We have complex conjugate roots for the given equation.

Explanation:

The discriminant of quadratic equation #ax^2+bx+c=0# is #Delta=b^2-4ac# and roots are given by #(-b+-sqrtDelta)/(2a)#

If #Delta# is positive and a square of a rational number (and so are #a# and #b#), roots are rational .

If #Delta# is positive but not a square of a rational number, roots are irrational and real .

If #Delta=0#, we have only one root given by #(-b)/(2a)#.

If #Delta# is negative but #a#, #b# and #c# are real numbers, roots are two complex conjugate. But if #Delta# is negative but #a#, #b# are not real numbers, roots are complex .

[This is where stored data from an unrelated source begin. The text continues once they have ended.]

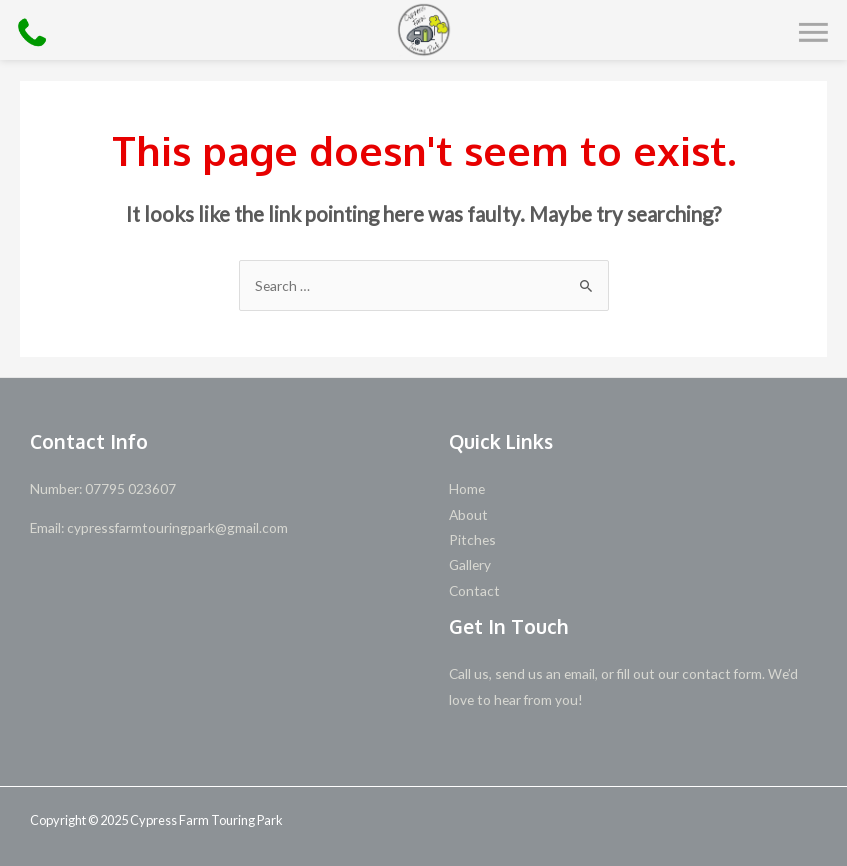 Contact (474, 590)
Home (467, 488)
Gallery (470, 564)
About (468, 514)
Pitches (472, 539) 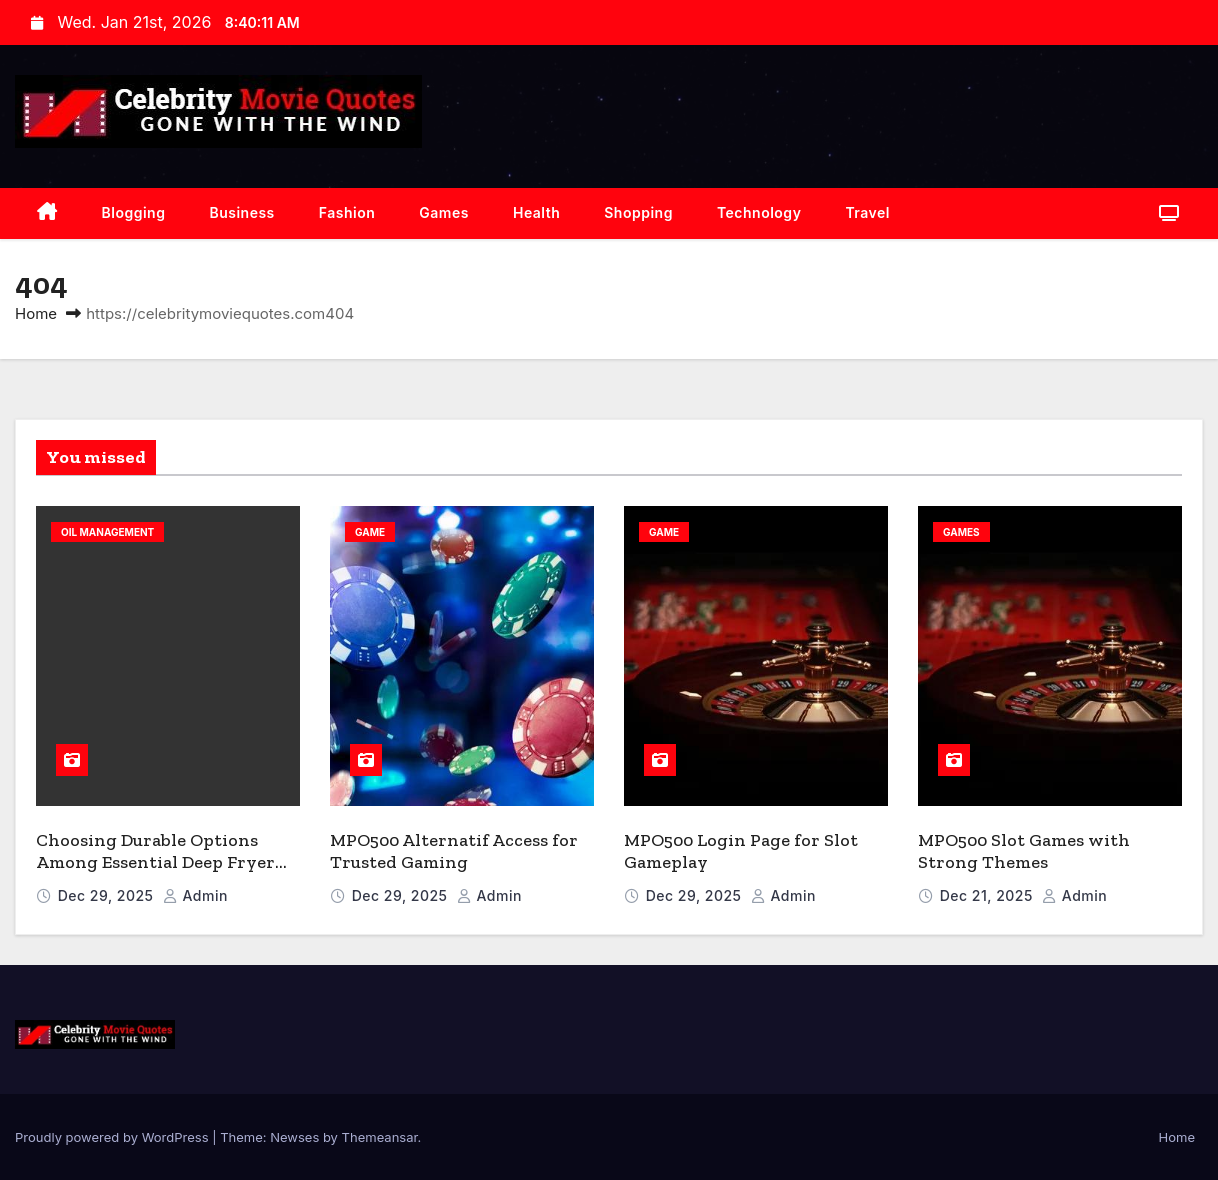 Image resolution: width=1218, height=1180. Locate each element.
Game (370, 532)
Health (536, 212)
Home (36, 313)
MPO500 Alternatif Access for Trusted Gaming (454, 851)
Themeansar (380, 1137)
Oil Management (107, 532)
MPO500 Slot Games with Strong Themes (1024, 851)
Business (241, 212)
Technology (759, 212)
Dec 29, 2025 (108, 895)
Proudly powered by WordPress (113, 1137)
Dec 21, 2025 (988, 895)
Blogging (134, 212)
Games (444, 212)
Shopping (638, 212)
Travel (867, 212)
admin (195, 895)
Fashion (347, 212)
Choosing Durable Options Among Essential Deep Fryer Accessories (155, 862)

Hence, one needs to first convert the equation #-4r^2-4r=6# in this form. This can be easily done by shifting terms on left hand side to RHS and this become #0=4r^2+4r+6# or #4r^2+4r+6=0#

As we have #a=4#, #b=4# and #c=6#,

the determinant is #4^2-4xx4xx6=16-96=-80#

As the determinant is negative and #a#, #b# and #c# are real numbers, we have complex conjugate roots for the given equation.

These are #(-4+-sqrt(-80))/(2xx4)=-1/2+-isqrt5/2#

i.e. #-1/2-isqrt5/2# and #-1/2+isqrt5/2#